Efficient Fullerene-Free Polymer Solar Cells Based on Alkylthio Substituted Conjugated Polymers

A series of medium and wide band gap polymers with different backbones and side-chains were designed and synthesized as electron donors for fullerene-free polymer solar cells (PSCs). The relationship between the molecular structures of the polymer donors and the photovoltaic properties of the fullerene-free PSC devices was fully investigated. The optical band gaps and the energy levels of the polymers were modulated by the copolymerization of the benzodithiophene (BDT) unit with the various comonomers. Moreover, by incorporating alkylthio substituents, the highest occupied molecular orbital (HOMO) levels of the polymer donors were effectively reduced, and thus the open-circuit voltages (V-oc) of the fullerene-free PSC devices were strongly improved.

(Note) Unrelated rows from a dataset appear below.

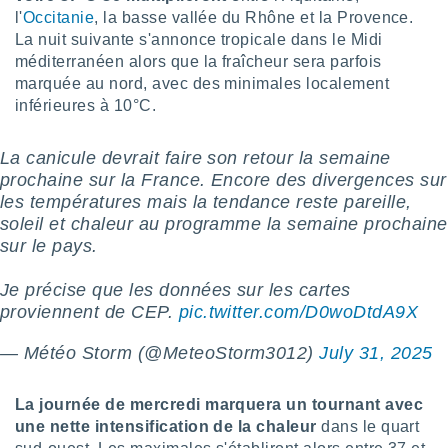
l'
Occitanie
, la basse vallée du Rhône et la Provence.
tre
La nuit suivante s'annonce tropicale dans le Midi
ement,
méditerranéen alors que la fraîcheur sera parfois
enaires
marquée au nord, avec des minimales localement
s des
inférieures à 10°C.
 des
nts
 ou des
La canicule devrait faire son retour la semaine
gies
prochaine sur la France. Encore des divergences sur
es pour
les températures mais la tendance reste pareille,
 accéder
soleil et chaleur au programme la semaine prochaine
r des
sur le pays.
lles
Je précise que les données sur les cartes
ue votre
r ce site
proviennent de CEP.
pic.twitter.com/D0woDtdA9X
 IP et
— Météo Storm (@MeteoStorm3012)
July 31, 2025
ifiants
es.
La journée de mercredi marquera un tournant avec
eurs
une nette intensification de la chaleur
dans le quart
traiter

Simultaneously, the extinction coefficients of the polymers were also enhanced by introducing the alkylthio groups, which ensured sufficient light-harvesting capability. The exciton dissociation probability P(E,T) in the blend films of the alkylthio substituted polymers was also higher than that of the alkyl substituted polymers. Among all the six polymers, poly[bis(5-((2-ethylhexyl)thio)thiophen-2-yl)benzo [1,2-b ':4,5-b] dithiophene]-alt-[1,3-bis (2-ethylhexyl)-5,7-di(thiophen-2-y1)-4H,8H-benzo dithiophene-4,8-dione] (PB1-S), exhibited the most suitable optoelectronic properties for fullerene-free PSCs because of its complementary absorption band with ITIC and the low HOMO level. The fullerene-free PSC based on the PB1-S:ITIC active layer exhibited excellent photovoltaic performance, with a power conversion efficiency (PCE) as high as 10.49%.